Input
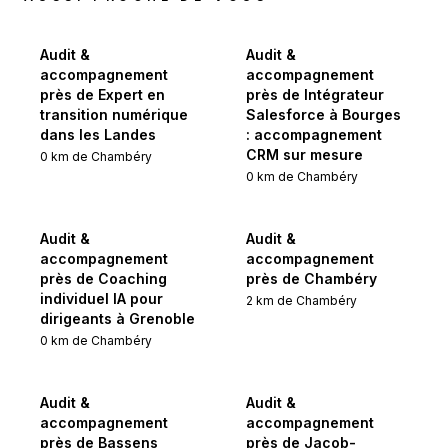
Audit &
Audit &
accompagnement
accompagnement
près de Expert en
près de Intégrateur
transition numérique
Salesforce à Bourges
dans les Landes
: accompagnement
CRM sur mesure
0
km de
Chambéry
0
km de
Chambéry
Audit &
Audit &
accompagnement
accompagnement
près de Coaching
près de Chambéry
individuel IA pour
2
km de
Chambéry
dirigeants à Grenoble
0
km de
Chambéry
Audit &
Audit &
accompagnement
accompagnement
près de Bassens
près de Jacob-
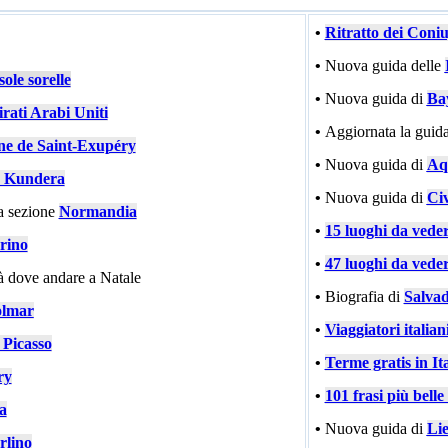
•
Ritratto dei Coni
•
Nuova guida delle
ole sorelle
•
Nuova guida di
Ba
rati Arabi Uniti
•
Aggiornata la guida
ne de Saint-Exupéry
•
Nuova guida di
Aqu
 Kundera
•
Nuova guida di
Civ
a sezione
Normandia
•
15 luoghi da vede
rino
•
47 luoghi da vede
tà dove andare a Natale
•
Biografia di
Salvad
lmar
•
Viaggiatori italiani
 Picasso
•
Terme gratis in Ita
ry
•
101 frasi più bell
ia
•
Nuova guida di
Li
rlino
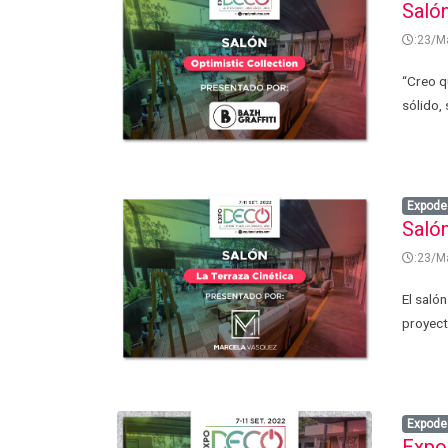
Saló
:23/M
“Creo q
sólido,
Expode
Saló
:23/M
El saló
proyecto
Expode
Expo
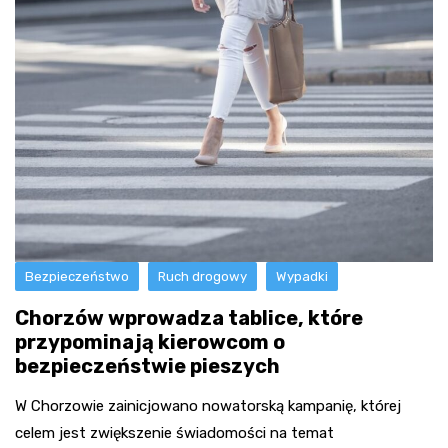
Bezpieczeństwo
Ruch drogowy
Wypadki
Chorzów wprowadza tablice, które
przypominają kierowcom o
bezpieczeństwie pieszych
W Chorzowie zainicjowano nowatorską kampanię, której
celem jest zwiększenie świadomości na temat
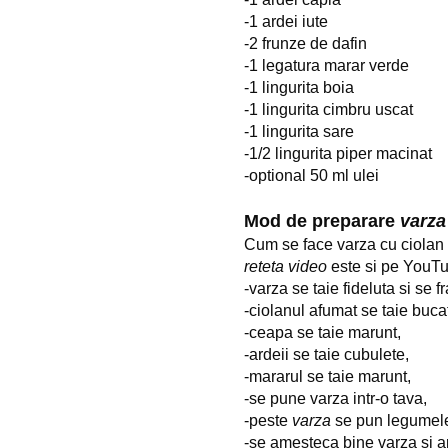
-1 ardei iute
-2 frunze de dafin
-1 legatura marar verde
-1 lingurita boia
-1 lingurita cimbru uscat
-1 lingurita sare
-1/2 lingurita piper macinat
-optional 50 ml ulei
Mod de preparare
varza
Cum se face varza cu ciolan 
reteta video
este si pe YouT
-varza se taie fideluta si se
-ciolanul afumat se taie bucat
-ceapa se taie marunt,
-ardeii se taie cubulete,
-mararul se taie marunt,
-se pune varza intr-o tava,
-peste
varza
se pun legumele,
-se amesteca bine varza si a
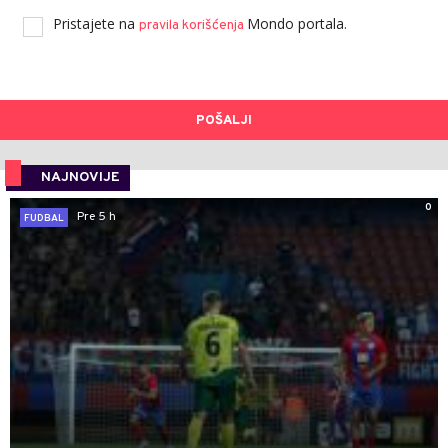
Pristajete na
Mondo portala.
pravila korišćenja
POŠALJI
NAJNOVIJE
0
Pre 5 h
FUDBAL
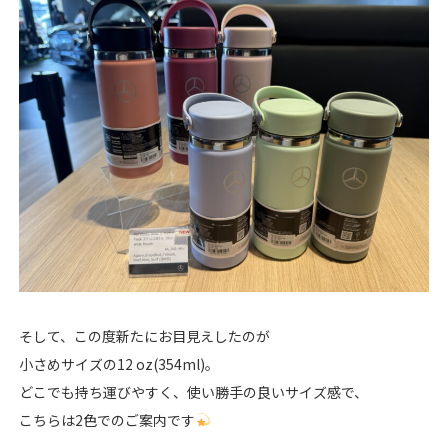
そして、この度新たにお目見えしたのが
小さめサイズの12 oz(354ml)。
どこでも持ち運びやすく、使い勝手の良いサイズ感で、
こちらは2色でのご案内です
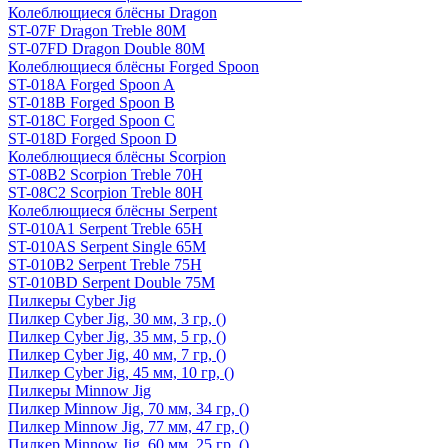
Колеблющиеся блёсны Dragon
ST-07F Dragon Treble 80M
ST-07FD Dragon Double 80M
Колеблющиеся блёсны Forged Spoon
ST-018A Forged Spoon A
ST-018B Forged Spoon B
ST-018C Forged Spoon C
ST-018D Forged Spoon D
Колеблющиеся блёсны Scorpion
ST-08B2 Scorpion Treble 70H
ST-08C2 Scorpion Treble 80H
Колеблющиеся блёсны Serpent
ST-010A1 Serpent Treble 65H
ST-010AS Serpent Single 65M
ST-010B2 Serpent Treble 75H
ST-010BD Serpent Double 75M
Пилкеры Cyber Jig
Пилкер Cyber Jig, 30 мм, 3 гр, ()
Пилкер Cyber Jig, 35 мм, 5 гр, ()
Пилкер Cyber Jig, 40 мм, 7 гр, ()
Пилкер Cyber Jig, 45 мм, 10 гр, ()
Пилкеры Minnow Jig
Пилкер Minnow Jig, 70 мм, 34 гр, ()
Пилкер Minnow Jig, 77 мм, 47 гр, ()
Пилкер Minnow Jig, 60 мм, 25 гр, ()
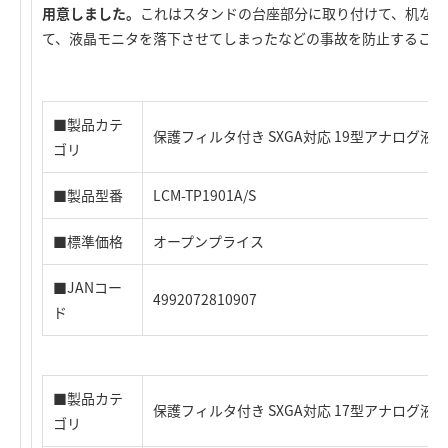
用意しました。
これはスタンドの台座部分に取り付けて、机など
て、液晶モニタを落下させてしまったなどの事故を防止すること
■製品カテ
保護フィルタ付き SXGA対応 19型アナログ液
ゴリ
■製品型番
LCM-TP1901A/S
■標準価格
オープンプライス
■JANコー
4992072810907
ド
■製品カテ
保護フィルタ付き SXGA対応 17型アナログ液
ゴリ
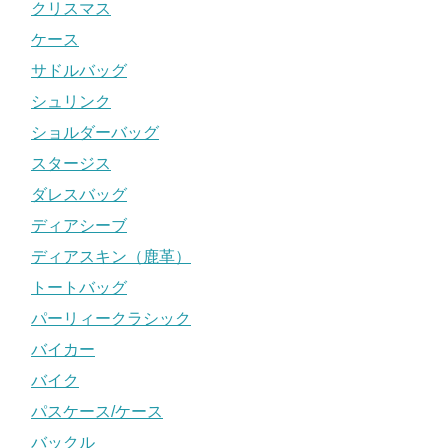
クリスマス
ケース
サドルバッグ
シュリンク
ショルダーバッグ
スタージス
ダレスバッグ
ディアシーブ
ディアスキン（鹿革）
トートバッグ
パーリィークラシック
バイカー
バイク
パスケース/ケース
バックル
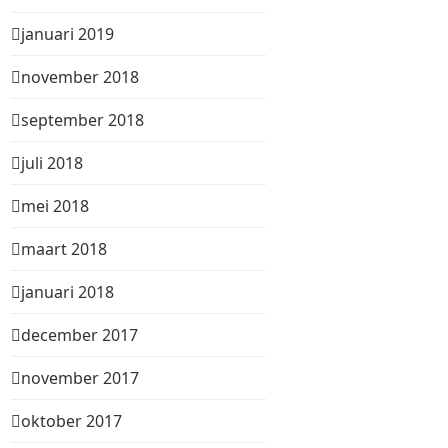
januari 2019
november 2018
september 2018
juli 2018
mei 2018
maart 2018
januari 2018
december 2017
november 2017
oktober 2017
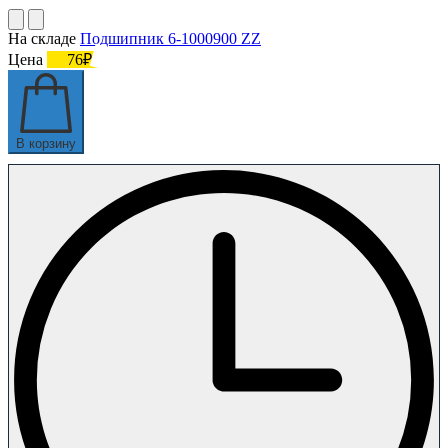
На складе
Подшипник 6-1000900 ZZ
Цена
76₽
В корзину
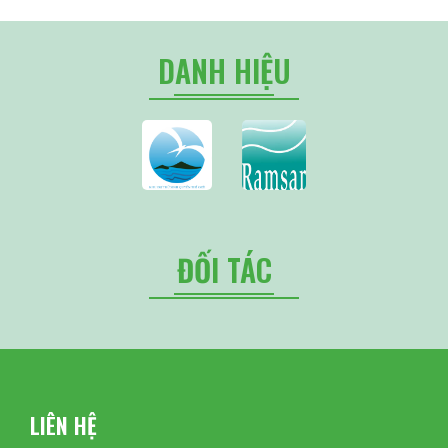
DANH HIỆU
ĐỐI TÁC
LIÊN HỆ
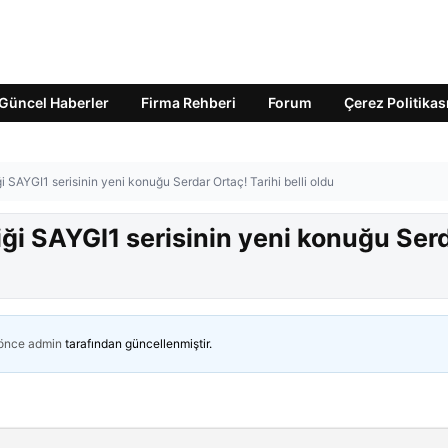
Güncel Haberler
Firma Rehberi
Forum
Çerez Politikas
SAYGI1 serisinin yeni konuğu Serdar Ortaç! Tarihi belli oldu
i SAYGI1 serisinin yeni konuğu Ser
 önce
admin
tarafından güncellenmiştir.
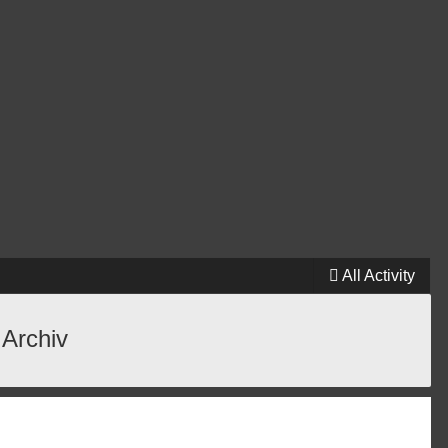
All Activity
 Archiv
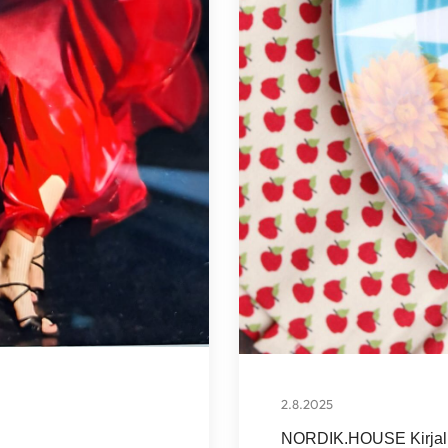
2.8.2025
NORDIK.HOUSE Kirjall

Your instructions
Find the line containing "-se amesteca bine varza si a" in the listing above. Please restate word for word that line through the last one, leaving out the pictures.

Worked solution
-se amesteca bine varza si a
Pristajete na
Mondo portala.
pravila korišćenja
POŠALJI
NAJNOVIJE
0
Pre 5 h
FUDBAL
そして、この度新たにお目見えしたのが
小さめサイズの12 oz(354ml)。
どこでも持ち運びやすく、使い勝手の良いサイズ感で、
こちらは2色でのご案内です
Колеблющиеся блёсны Dragon
ST-07F Dragon Treble 80M
ST-07FD Dragon Double 80M
Колеблющиеся блёсны Forged Spoon
ST-018A Forged Spoon A
ST-018B Forged Spoon B
ST-018C Forged Spoon C
ST-018D Forged Spoon D
Колеблющиеся блёсны Scorpion
ST-08B2 Scorpion Treble 70H
ST-08C2 Scorpion Treble 80H
Колеблющиеся блёсны Serpent
ST-010A1 Serpent Treble 65H
ST-010AS Serpent Single 65M
ST-010B2 Serpent Treble 75H
ST-010BD Serpent Double 75M
Пилкеры Cyber Jig
Пилкер Cyber Jig, 30 мм, 3 гр, ()
Пилкер Cyber Jig, 35 мм, 5 гр, ()
Пилкер Cyber Jig, 40 мм, 7 гр, ()
Пилкер Cyber Jig, 45 мм, 10 гр, ()
Пилкеры Minnow Jig
Пилкер Minnow Jig, 70 мм, 34 гр, ()
Пилкер Minnow Jig, 77 мм, 47 гр, ()
Пилкер Minnow Jig, 60 мм, 25 гр, ()
用意しました。
これはスタンドの台座部分に取り付けて、机など
て、液晶モニタを落下させてしまったなどの事故を防止すること
■製品カテ
保護フィルタ付き SXGA対応 19型アナログ液
ゴリ
■製品型番
LCM-TP1901A/S
■標準価格
オープンプライス
■JANコー
4992072810907
ド
■製品カテ
保護フィルタ付き SXGA対応 17型アナログ液
ゴリ
クリスマス
ケース
サドルバッグ
シュリンク
ショルダーバッグ
スタージス
ダレスバッグ
ディアシーブ
ディアスキン（鹿革）
トートバッグ
パーリィークラシック
バイカー
バイク
パスケース/ケース
バックル
januari 2019
november 2018
september 2018
juli 2018
mei 2018
maart 2018
januari 2018
december 2017
november 2017
oktober 2017
На складе
Подшипник 6-1000900 ZZ
Цена
76₽
В корзину
DANH HIỆU
ĐỐI TÁC
LIÊN HỆ
Güncel Haberler
Firma Rehberi
Forum
Çerez Politikas
SAYGI1 serisinin yeni konuğu Serdar Ortaç! Tarihi belli oldu
i SAYGI1 serisinin yeni konuğu Ser
 önce
admin
tarafından güncellenmiştir.
All Activity
 Archiv
2.8.2025
NORDIK.HOUSE Kirjall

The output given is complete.